> [Exercise material]
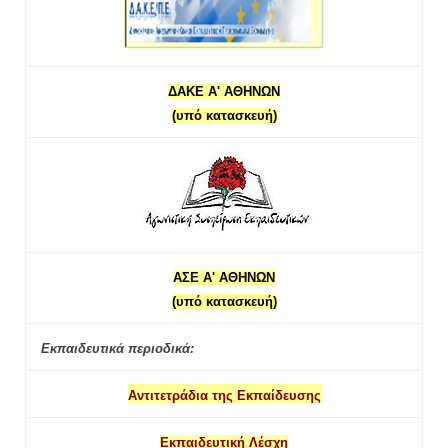
ΔΑΚΕ Α' ΑΘΗΝΩΝ
(υπό κατασκευή)
ΑΣΕ Α' ΑΘΗΝΩΝ
(υπό κατασκευή)
Εκπαιδευτικά περιοδικά:
Αντιτετράδια της Εκπαίδευσης
Εκπαιδευτική Λέσχη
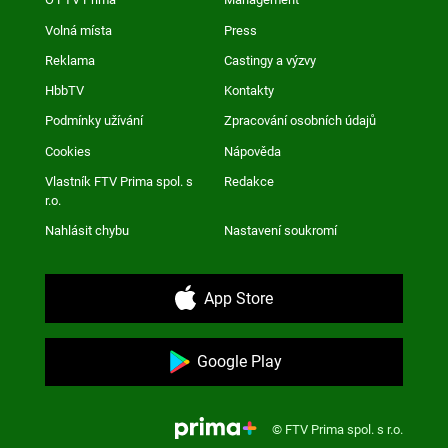
Volná místa
Press
Reklama
Castingy a výzvy
HbbTV
Kontakty
Podmínky užívání
Zpracování osobních údajů
Cookies
Nápověda
Vlastník FTV Prima spol. s
Redakce
r.o.
Nahlásit chybu
Nastavení soukromí
App Store
Google Play
© FTV Prima spol. s r.o.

> [Required action] Please give back the material above exactly as written, pictures omitted.

> [Response area]
ΔΑΚΕ Α' ΑΘΗΝΩΝ
(υπό κατασκευή)
ΑΣΕ Α' ΑΘΗΝΩΝ
(υπό κατασκευή)
Εκπαιδευτικά περιοδικά:
Αντιτετράδια της Εκπαίδευσης
Εκπαιδευτική Λέσχη
Volná místa
Press
Reklama
Castingy a výzvy
HbbTV
Kontakty
Podmínky užívání
Zpracování osobních údajů
Cookies
Nápověda
Vlastník FTV Prima spol. s
Redakce
r.o.
Nahlásit chybu
Nastavení soukromí
App Store
Google Play
© FTV Prima spol. s r.o.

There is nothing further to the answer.